The German economic model is a poor alternative to Anglo-Saxon capitalism

The financial crisis of 2008 was too frightening for any sane person to enjoy, but for the centre-left there was some grim satisfaction to be had. With Wall Street and the City of London in meltdown, they could point to Germany’s robust stakeholder economy and say: ‘I told you so.’ Then came the Eurozone crisis and things got more complicated – very few people were right about casino capitalism and the single currency (though plenty were wrong about both). 

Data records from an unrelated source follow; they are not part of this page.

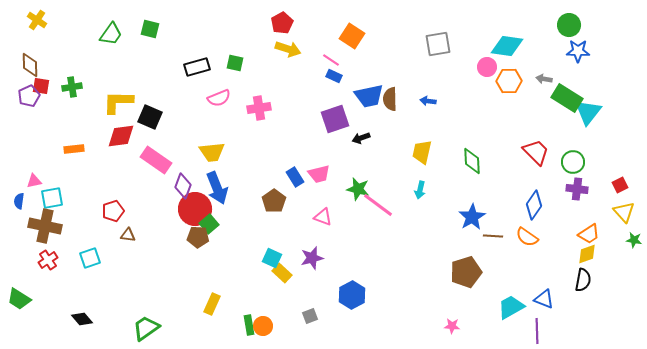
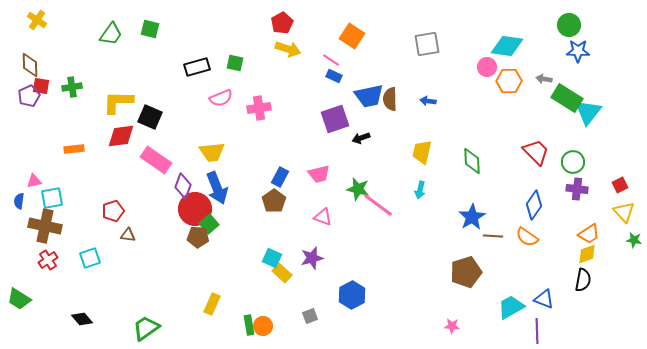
gray square at (438, 44): moved 11 px left
pink semicircle at (219, 98): moved 2 px right
blue rectangle at (295, 177): moved 15 px left; rotated 60 degrees clockwise
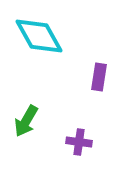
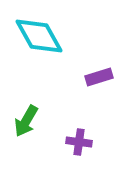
purple rectangle: rotated 64 degrees clockwise
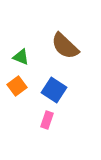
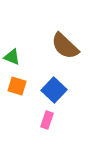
green triangle: moved 9 px left
orange square: rotated 36 degrees counterclockwise
blue square: rotated 10 degrees clockwise
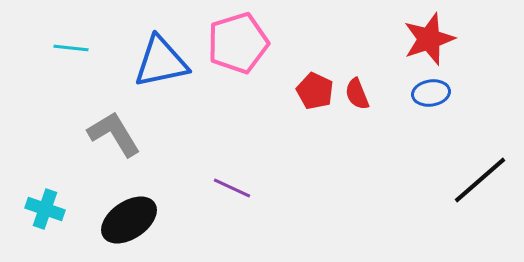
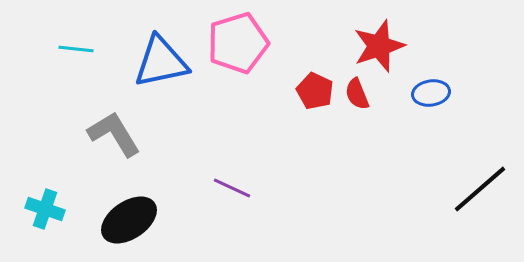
red star: moved 50 px left, 7 px down
cyan line: moved 5 px right, 1 px down
black line: moved 9 px down
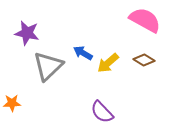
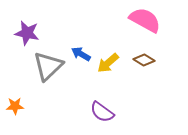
blue arrow: moved 2 px left, 1 px down
orange star: moved 3 px right, 3 px down
purple semicircle: rotated 10 degrees counterclockwise
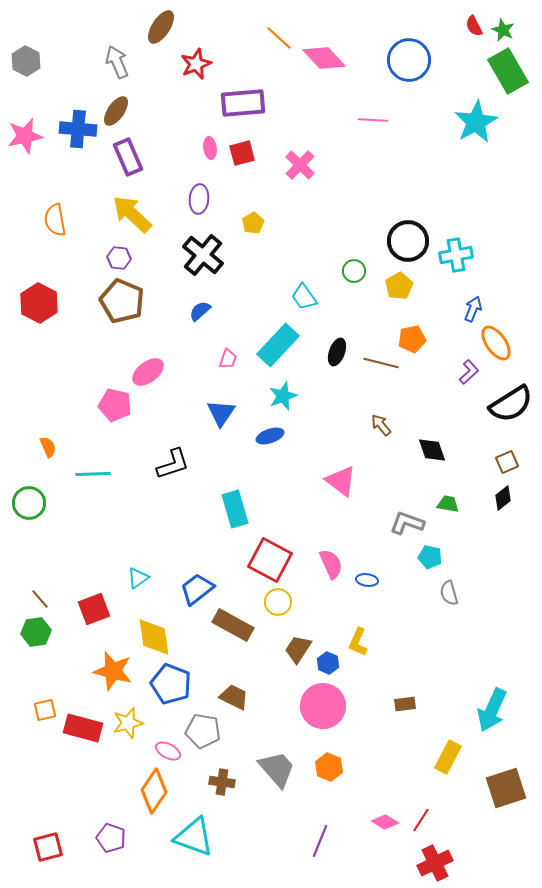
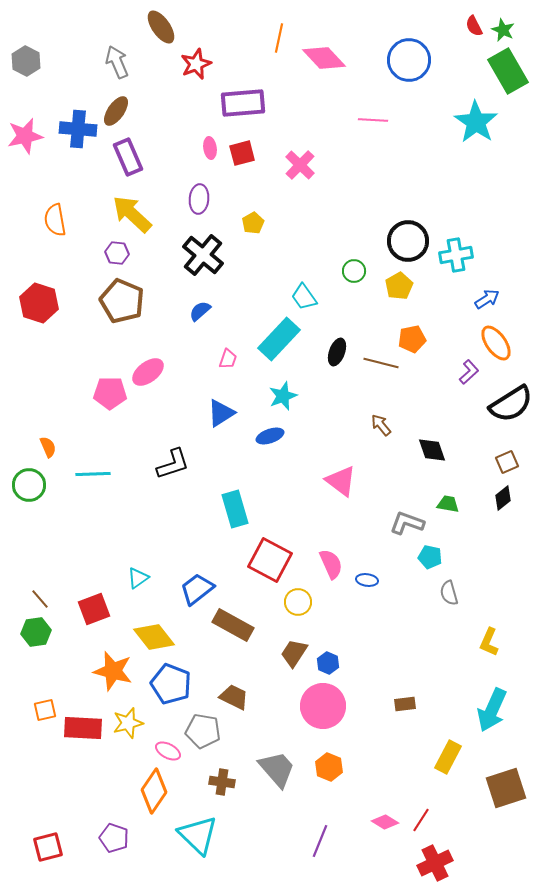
brown ellipse at (161, 27): rotated 68 degrees counterclockwise
orange line at (279, 38): rotated 60 degrees clockwise
cyan star at (476, 122): rotated 9 degrees counterclockwise
purple hexagon at (119, 258): moved 2 px left, 5 px up
red hexagon at (39, 303): rotated 9 degrees counterclockwise
blue arrow at (473, 309): moved 14 px right, 10 px up; rotated 35 degrees clockwise
cyan rectangle at (278, 345): moved 1 px right, 6 px up
pink pentagon at (115, 405): moved 5 px left, 12 px up; rotated 12 degrees counterclockwise
blue triangle at (221, 413): rotated 24 degrees clockwise
green circle at (29, 503): moved 18 px up
yellow circle at (278, 602): moved 20 px right
yellow diamond at (154, 637): rotated 30 degrees counterclockwise
yellow L-shape at (358, 642): moved 131 px right
brown trapezoid at (298, 649): moved 4 px left, 4 px down
red rectangle at (83, 728): rotated 12 degrees counterclockwise
cyan triangle at (194, 837): moved 4 px right, 2 px up; rotated 24 degrees clockwise
purple pentagon at (111, 838): moved 3 px right
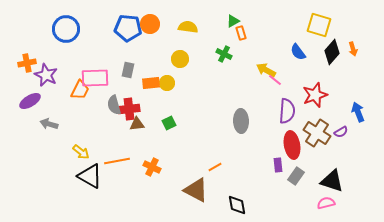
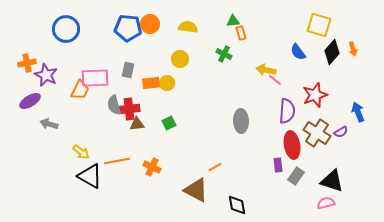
green triangle at (233, 21): rotated 24 degrees clockwise
yellow arrow at (266, 70): rotated 18 degrees counterclockwise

One can always argue that the German economic model has proven itself in spite of the Eurozone – and that it is only Germany’s economic strength that has held the single currency together. But in an article for the Peterson Institute for International Economics, Adam Posen takes a very different view:

  • “If Germany's economic model is the future of Europe, we should all be quite troubled…”

Indeed, leftwingers might like to note the essential ingredient in “Germany's path to competitiveness”:

  • “... cutting the cost of labor. Make no mistake; that has been the basis of the nation's export success in the past dozen years, and exports have been its sole consistent source of growth in that period. But low wages are not the basis on which a rich nation should compete.”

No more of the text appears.